- INFORMATION GIVEN -
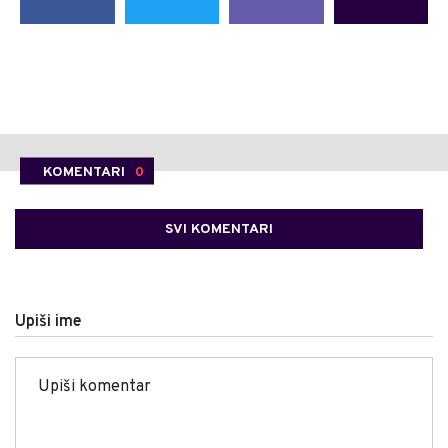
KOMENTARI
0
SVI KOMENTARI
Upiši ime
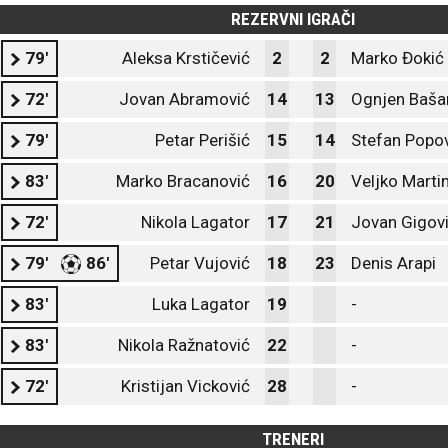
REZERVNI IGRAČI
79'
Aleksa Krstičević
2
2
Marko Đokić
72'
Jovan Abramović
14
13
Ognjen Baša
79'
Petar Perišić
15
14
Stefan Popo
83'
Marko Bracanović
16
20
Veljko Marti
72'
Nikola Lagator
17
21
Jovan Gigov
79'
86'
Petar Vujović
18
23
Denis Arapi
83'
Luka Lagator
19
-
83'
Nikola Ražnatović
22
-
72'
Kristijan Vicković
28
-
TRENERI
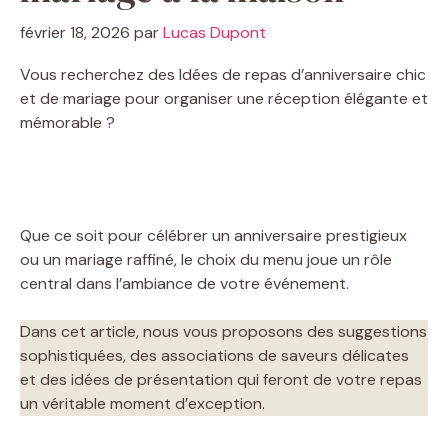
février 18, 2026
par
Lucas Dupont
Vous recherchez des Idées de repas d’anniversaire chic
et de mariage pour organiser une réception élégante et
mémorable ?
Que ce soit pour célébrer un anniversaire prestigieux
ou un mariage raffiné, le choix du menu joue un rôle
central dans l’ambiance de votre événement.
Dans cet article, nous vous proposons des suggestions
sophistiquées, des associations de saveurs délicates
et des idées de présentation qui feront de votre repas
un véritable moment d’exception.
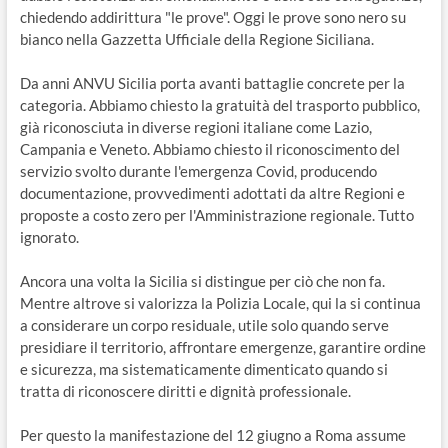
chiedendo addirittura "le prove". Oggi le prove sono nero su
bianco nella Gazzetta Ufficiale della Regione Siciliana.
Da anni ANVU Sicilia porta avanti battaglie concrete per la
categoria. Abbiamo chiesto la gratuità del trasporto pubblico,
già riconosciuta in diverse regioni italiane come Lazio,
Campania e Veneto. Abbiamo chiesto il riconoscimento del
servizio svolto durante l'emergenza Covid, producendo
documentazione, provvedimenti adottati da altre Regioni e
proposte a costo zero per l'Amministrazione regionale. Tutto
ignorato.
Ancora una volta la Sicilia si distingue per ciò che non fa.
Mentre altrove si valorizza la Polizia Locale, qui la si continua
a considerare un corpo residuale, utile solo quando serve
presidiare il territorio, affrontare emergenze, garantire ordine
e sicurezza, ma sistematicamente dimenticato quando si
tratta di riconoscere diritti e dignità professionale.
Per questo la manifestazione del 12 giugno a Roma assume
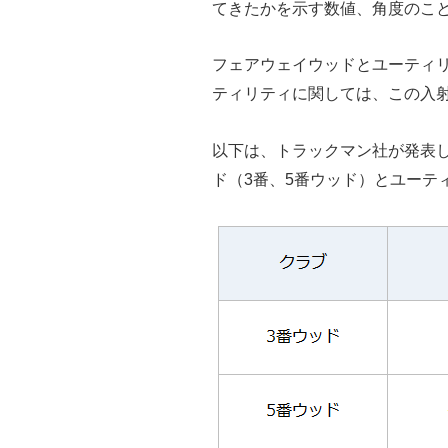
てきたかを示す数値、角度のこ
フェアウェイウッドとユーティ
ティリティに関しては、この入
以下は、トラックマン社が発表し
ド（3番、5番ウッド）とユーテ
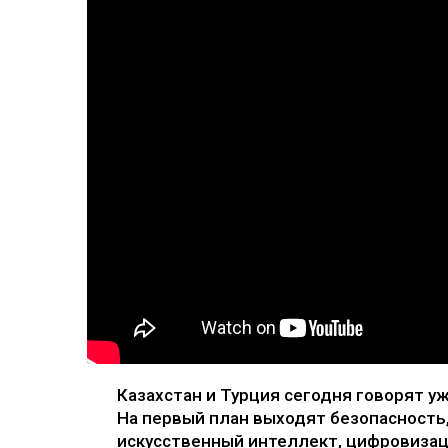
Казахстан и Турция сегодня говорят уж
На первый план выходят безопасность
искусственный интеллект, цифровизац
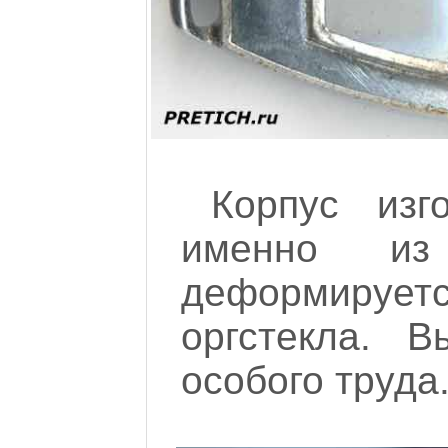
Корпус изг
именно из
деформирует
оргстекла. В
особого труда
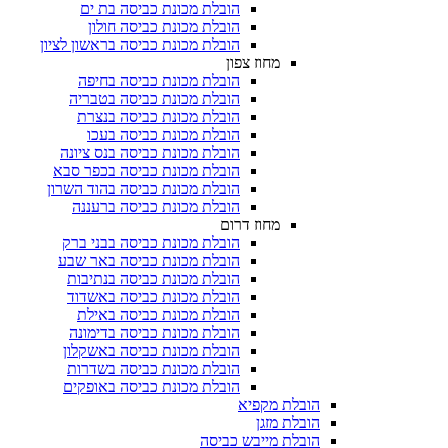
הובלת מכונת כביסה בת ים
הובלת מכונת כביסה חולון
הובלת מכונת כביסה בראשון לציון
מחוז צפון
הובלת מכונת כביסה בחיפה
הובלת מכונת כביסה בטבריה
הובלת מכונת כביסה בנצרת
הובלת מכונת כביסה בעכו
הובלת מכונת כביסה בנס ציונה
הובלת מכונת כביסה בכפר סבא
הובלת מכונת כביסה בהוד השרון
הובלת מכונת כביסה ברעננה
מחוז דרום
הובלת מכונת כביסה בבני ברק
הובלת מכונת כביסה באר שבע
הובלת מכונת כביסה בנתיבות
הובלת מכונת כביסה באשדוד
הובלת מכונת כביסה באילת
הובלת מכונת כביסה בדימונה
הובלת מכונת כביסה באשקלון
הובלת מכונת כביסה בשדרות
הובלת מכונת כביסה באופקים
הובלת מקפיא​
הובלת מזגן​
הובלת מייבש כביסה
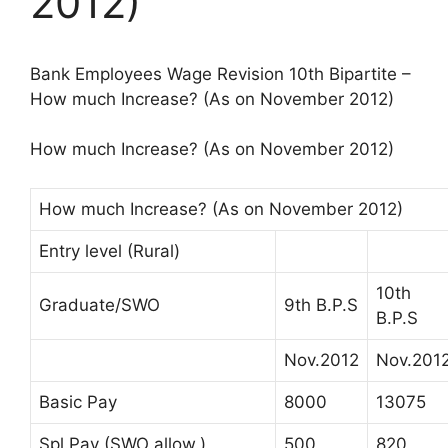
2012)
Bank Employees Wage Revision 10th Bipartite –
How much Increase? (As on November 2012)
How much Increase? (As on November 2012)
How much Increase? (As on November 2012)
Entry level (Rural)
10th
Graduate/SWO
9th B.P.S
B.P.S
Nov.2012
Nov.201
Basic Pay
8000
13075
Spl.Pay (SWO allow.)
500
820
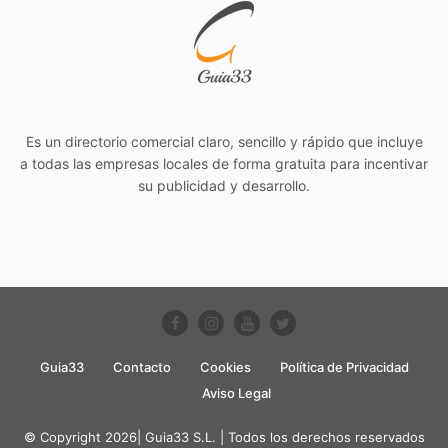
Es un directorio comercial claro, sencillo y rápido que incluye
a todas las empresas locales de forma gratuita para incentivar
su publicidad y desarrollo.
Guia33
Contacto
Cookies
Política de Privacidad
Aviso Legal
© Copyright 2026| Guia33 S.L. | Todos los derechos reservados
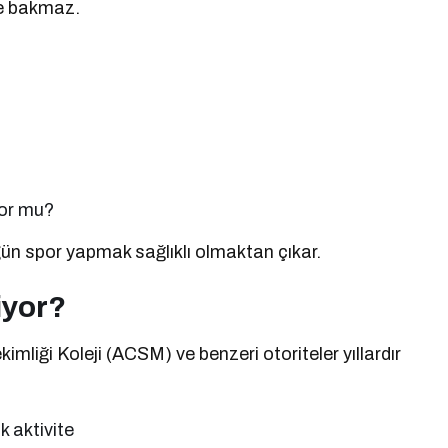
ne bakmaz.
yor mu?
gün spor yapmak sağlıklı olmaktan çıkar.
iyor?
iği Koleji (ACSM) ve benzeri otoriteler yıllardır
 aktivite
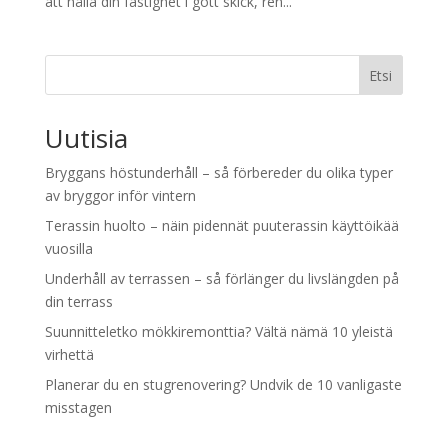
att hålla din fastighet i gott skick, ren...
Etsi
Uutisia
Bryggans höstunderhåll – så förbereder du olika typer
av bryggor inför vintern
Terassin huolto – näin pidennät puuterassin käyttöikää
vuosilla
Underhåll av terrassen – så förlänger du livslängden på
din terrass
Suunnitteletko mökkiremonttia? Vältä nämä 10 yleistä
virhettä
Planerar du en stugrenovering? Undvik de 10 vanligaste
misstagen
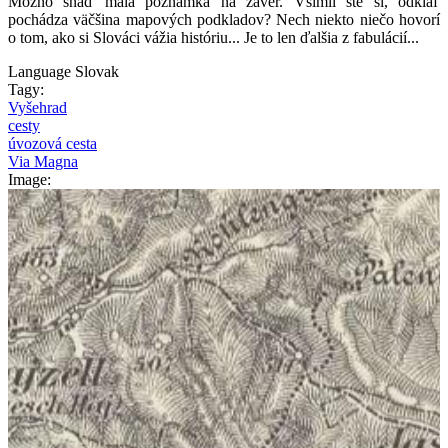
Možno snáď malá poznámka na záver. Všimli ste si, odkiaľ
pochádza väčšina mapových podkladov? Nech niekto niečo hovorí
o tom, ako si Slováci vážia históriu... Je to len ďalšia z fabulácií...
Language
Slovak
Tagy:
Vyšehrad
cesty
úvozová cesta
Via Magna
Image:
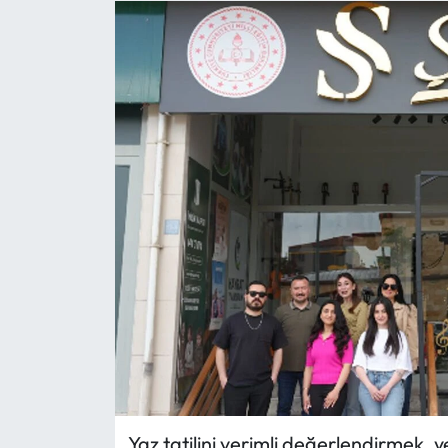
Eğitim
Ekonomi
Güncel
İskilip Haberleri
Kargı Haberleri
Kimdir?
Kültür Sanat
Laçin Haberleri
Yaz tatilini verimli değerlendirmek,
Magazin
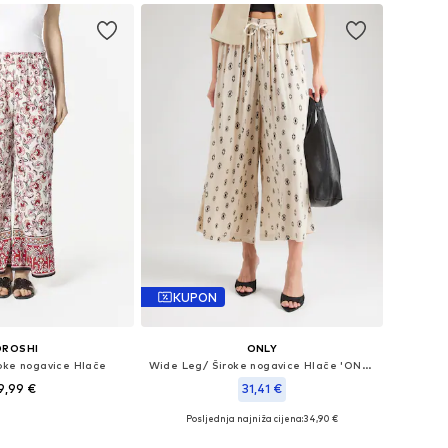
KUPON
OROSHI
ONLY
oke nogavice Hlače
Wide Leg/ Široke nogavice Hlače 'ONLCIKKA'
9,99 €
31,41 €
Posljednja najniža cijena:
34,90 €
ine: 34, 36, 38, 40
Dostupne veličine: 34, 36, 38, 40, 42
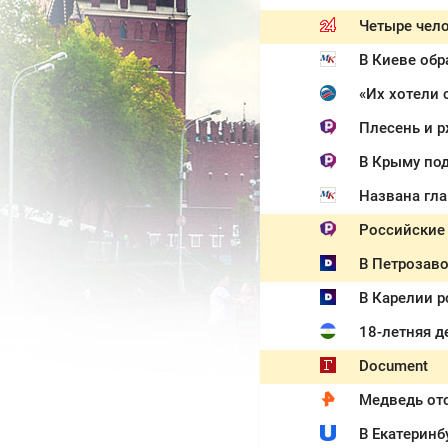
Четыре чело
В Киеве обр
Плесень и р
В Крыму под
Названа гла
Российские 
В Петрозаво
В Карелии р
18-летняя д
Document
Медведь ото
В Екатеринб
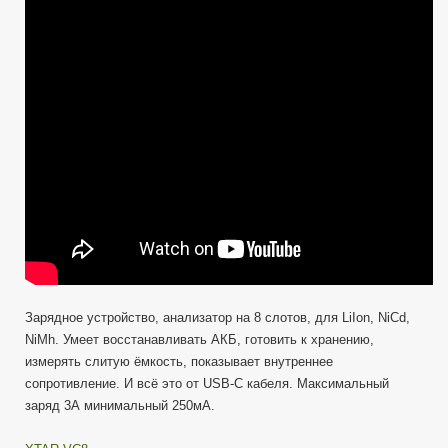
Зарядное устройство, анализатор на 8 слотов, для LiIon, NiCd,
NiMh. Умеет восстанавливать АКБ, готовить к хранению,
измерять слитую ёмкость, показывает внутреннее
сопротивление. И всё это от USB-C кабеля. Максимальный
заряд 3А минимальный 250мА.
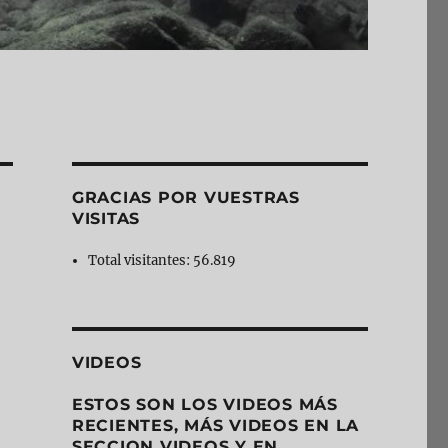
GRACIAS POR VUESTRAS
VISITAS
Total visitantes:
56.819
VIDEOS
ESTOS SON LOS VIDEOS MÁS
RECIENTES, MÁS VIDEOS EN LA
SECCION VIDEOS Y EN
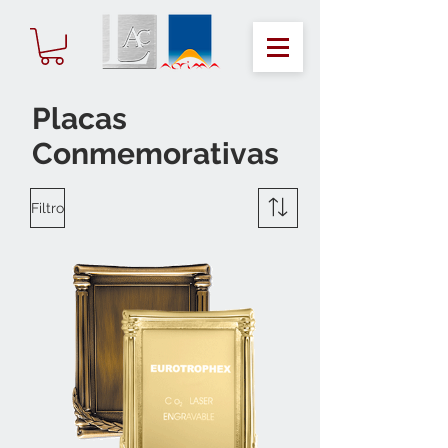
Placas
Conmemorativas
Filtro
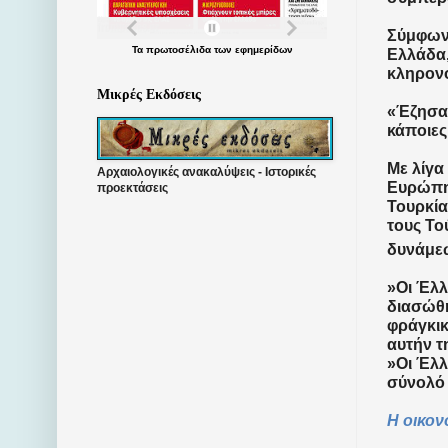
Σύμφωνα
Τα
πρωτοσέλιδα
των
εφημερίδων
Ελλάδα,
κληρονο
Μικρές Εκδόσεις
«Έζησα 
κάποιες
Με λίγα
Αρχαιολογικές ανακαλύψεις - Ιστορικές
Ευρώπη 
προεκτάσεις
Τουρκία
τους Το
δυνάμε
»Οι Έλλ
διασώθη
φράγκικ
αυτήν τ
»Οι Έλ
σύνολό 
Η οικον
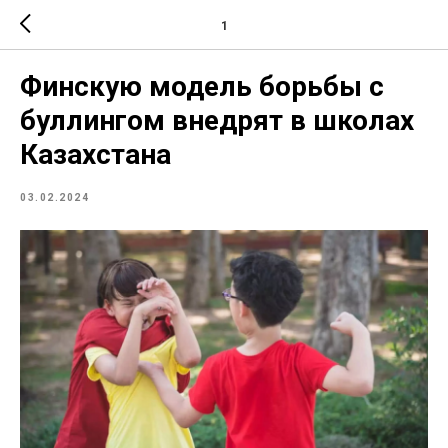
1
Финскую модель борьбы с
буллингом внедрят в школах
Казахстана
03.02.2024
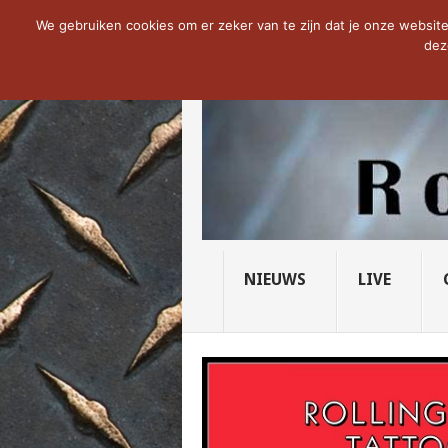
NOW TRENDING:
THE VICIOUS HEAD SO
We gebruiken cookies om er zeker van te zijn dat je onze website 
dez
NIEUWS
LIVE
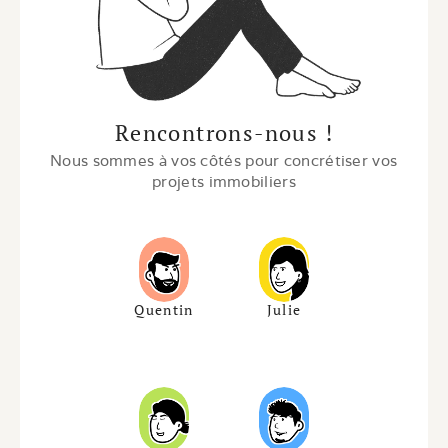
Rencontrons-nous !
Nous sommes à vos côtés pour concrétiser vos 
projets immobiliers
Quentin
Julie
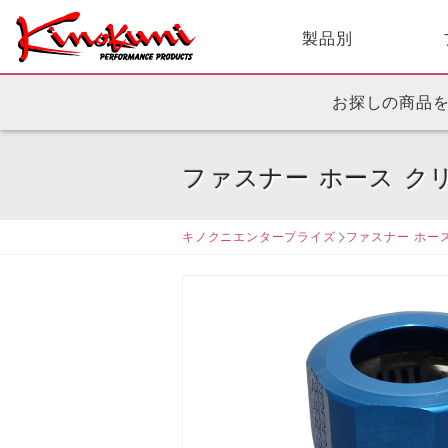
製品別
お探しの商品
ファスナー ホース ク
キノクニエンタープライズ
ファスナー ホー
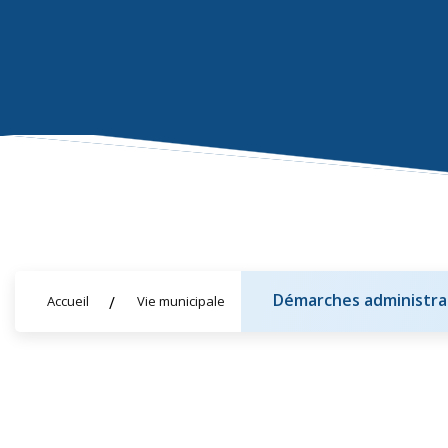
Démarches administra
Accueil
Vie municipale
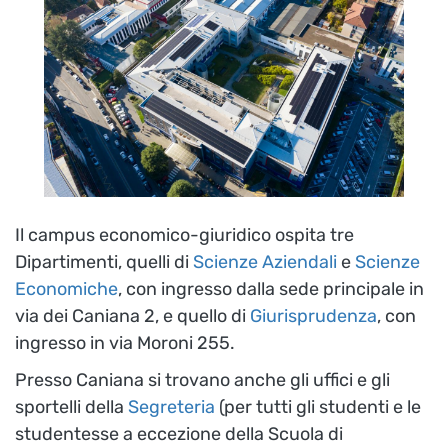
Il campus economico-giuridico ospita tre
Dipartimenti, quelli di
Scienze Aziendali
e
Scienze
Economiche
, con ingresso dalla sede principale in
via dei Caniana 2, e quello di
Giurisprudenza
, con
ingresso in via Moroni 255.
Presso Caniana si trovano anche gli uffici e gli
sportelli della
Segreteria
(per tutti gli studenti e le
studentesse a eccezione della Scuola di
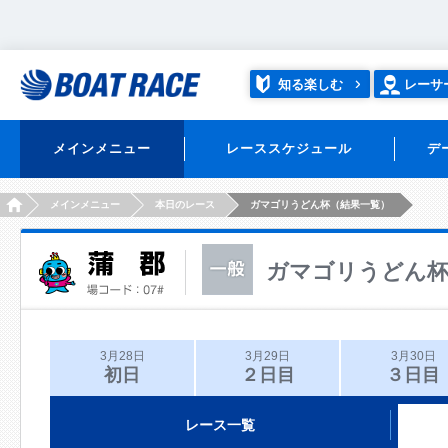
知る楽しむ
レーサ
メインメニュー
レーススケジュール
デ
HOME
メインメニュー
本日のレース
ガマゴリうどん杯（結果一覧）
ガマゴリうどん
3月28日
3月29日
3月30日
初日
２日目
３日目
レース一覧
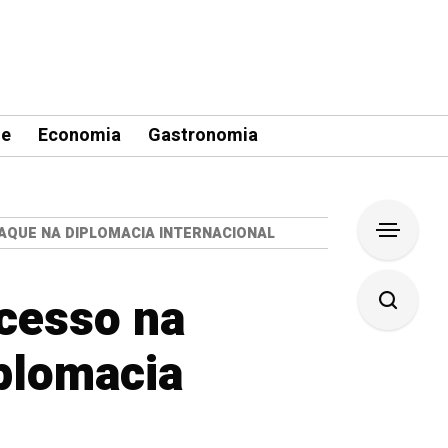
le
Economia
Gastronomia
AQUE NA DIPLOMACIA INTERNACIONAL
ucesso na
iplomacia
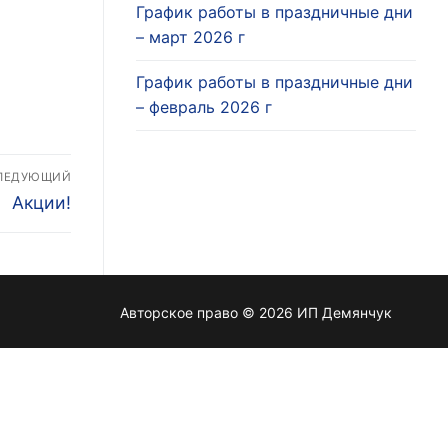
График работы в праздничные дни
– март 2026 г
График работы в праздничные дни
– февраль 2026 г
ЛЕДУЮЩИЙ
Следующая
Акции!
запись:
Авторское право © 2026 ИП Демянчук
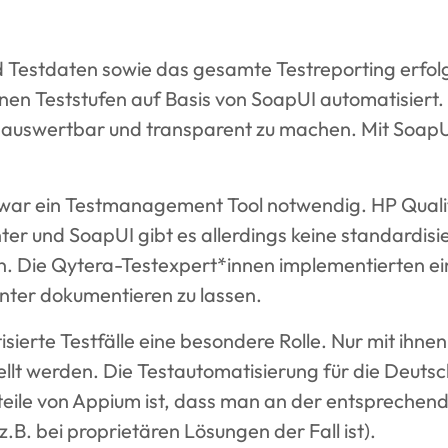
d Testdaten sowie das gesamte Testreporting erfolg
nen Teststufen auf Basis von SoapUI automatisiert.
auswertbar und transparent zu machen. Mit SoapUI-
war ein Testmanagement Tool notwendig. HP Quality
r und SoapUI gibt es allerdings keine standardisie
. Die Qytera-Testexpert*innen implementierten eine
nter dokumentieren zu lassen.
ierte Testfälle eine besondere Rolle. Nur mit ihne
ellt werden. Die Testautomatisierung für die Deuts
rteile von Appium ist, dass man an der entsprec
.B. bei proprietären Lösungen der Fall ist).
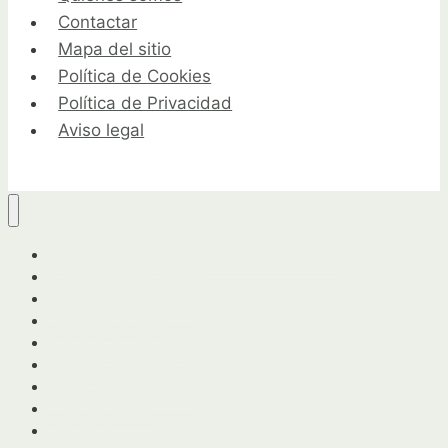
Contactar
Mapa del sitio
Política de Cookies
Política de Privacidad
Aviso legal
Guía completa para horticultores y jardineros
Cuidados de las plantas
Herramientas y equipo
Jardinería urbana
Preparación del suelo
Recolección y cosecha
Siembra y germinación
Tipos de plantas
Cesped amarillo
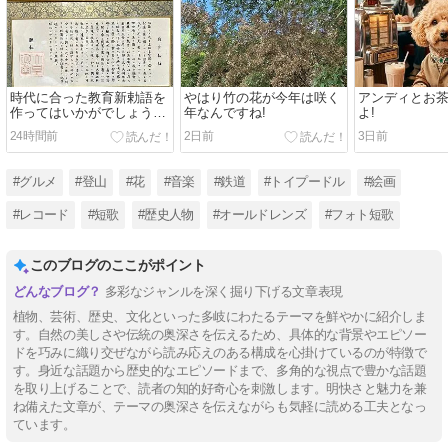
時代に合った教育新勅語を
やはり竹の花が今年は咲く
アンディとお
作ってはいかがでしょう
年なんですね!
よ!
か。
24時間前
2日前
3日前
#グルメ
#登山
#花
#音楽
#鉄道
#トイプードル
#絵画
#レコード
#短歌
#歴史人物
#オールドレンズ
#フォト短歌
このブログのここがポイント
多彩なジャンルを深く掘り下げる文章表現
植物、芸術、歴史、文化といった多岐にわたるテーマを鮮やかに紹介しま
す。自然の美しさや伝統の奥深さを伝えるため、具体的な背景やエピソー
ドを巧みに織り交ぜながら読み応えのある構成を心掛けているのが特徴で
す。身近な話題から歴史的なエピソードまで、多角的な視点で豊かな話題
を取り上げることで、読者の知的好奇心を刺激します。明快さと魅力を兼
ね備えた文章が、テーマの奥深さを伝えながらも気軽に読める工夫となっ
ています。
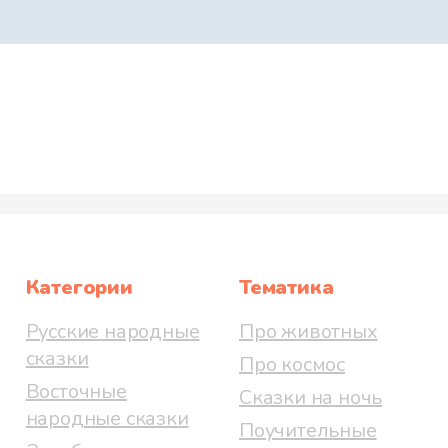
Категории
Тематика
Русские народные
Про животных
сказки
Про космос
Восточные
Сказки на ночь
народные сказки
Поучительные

- DIRECTIONS -
Everything from the top line of the data down to and including the line with "sono nero su" is to be copied, except the pictures.

- RESULT OF THIS TASK -
KOMENTARI
0
SVI KOMENTARI
Upiši ime
REZERVNI IGRAČI
79'
Aleksa Krstičević
2
2
Marko Đokić
72'
Jovan Abramović
14
13
Ognjen Baša
79'
Petar Perišić
15
14
Stefan Popo
83'
Marko Bracanović
16
20
Veljko Marti
72'
Nikola Lagator
17
21
Jovan Gigov
79'
86'
Petar Vujović
18
23
Denis Arapi
83'
Luka Lagator
19
-
83'
Nikola Ražnatović
22
-
72'
Kristijan Vicković
28
-
TRENERI
février 18, 2026
par
Lucas Dupont
Vous recherchez des Idées de repas d’anniversaire chic
et de mariage pour organiser une réception élégante et
mémorable ?
Que ce soit pour célébrer un anniversaire prestigieux
ou un mariage raffiné, le choix du menu joue un rôle
central dans l’ambiance de votre événement.
Dans cet article, nous vous proposons des suggestions
sophistiquées, des associations de saveurs délicates
et des idées de présentation qui feront de votre repas
un véritable moment d’exception.
chiedendo addirittura "le prove". Oggi le prove sono nero su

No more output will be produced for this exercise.